Details of specific statistical tests and experimental design for immunofluorescent experiments are given in the relevant figure legends. All Virus growth curve experiments were performed in triplicate for technical replication. Each experiment was independently repeated 2 to 3 times to consolidate the conclusions. Statistical analysis was performed with GraphPad Prism 8; Method details have been described in Figure legends; p values are indicated in the figures. All data are represented as mean ± SD.

Published: April 26, 2022

Data and code availability

• •RNA sequencing data have been deposited at ArrayExpress and are publicly available as of the date of publication. Mass Spectrometry data (Search results are in Table S3) have been deposited at the ProteomeXchange Consortium via the PRIDE partner repository and are publicly available as of the date of publication. Structural data have been deposited with the Protein DataBank and are publicly available as of the date of publication. All the accession numbers are listed in the key resources table.
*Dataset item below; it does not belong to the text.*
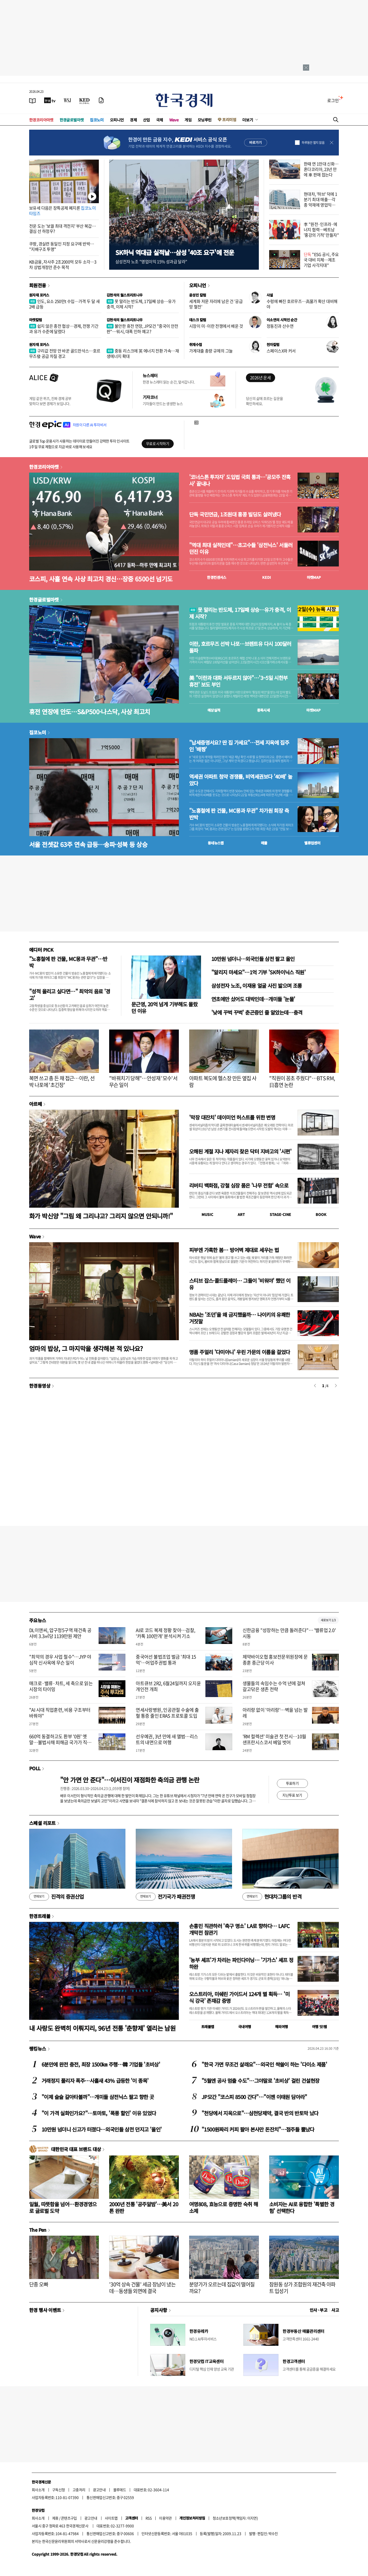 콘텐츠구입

Original data have been deposited at Mendeley and are publicly available as of the date of publication. DOIs are listed in the key resources table.
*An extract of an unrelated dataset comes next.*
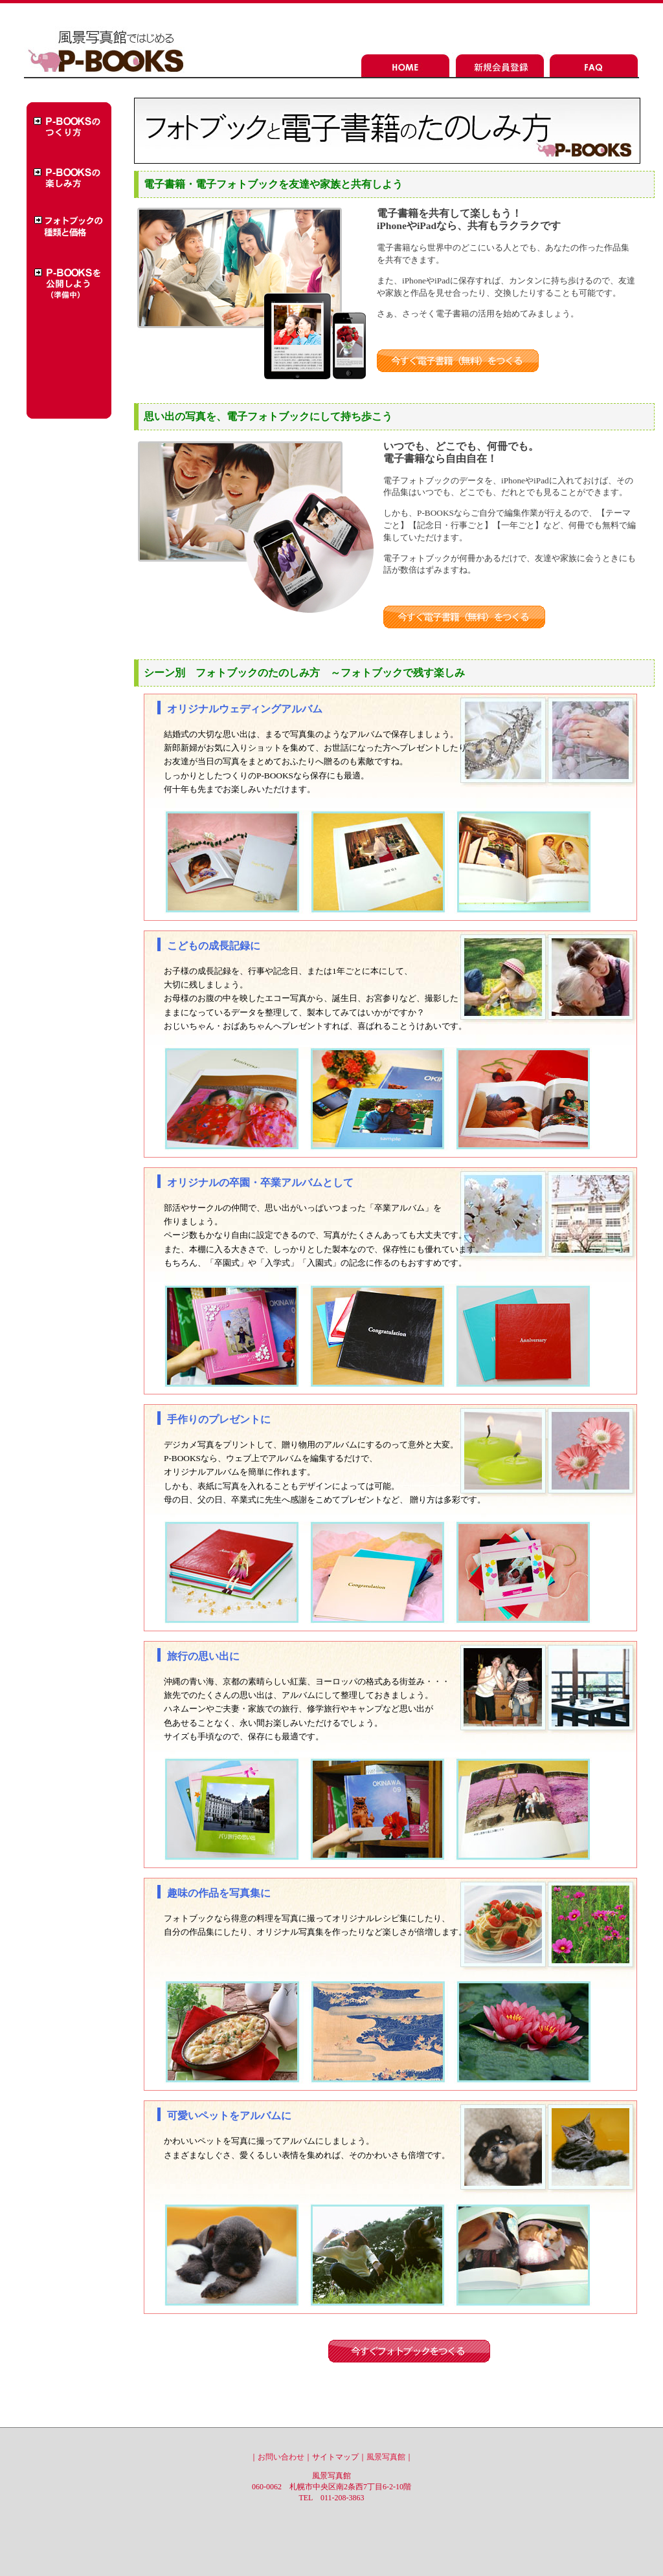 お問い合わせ (281, 2456)
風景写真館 (385, 2456)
Microscopy data reported in this paper will be shared by the lead contact upon request.

This paper analyzes existing, publicly available data. The accession numbers for the datasets are listed in the key resources table.

• •This paper does not report original code.
• •Any additional information required to reanalyze the data reported in this paper is available from the lead contact upon request.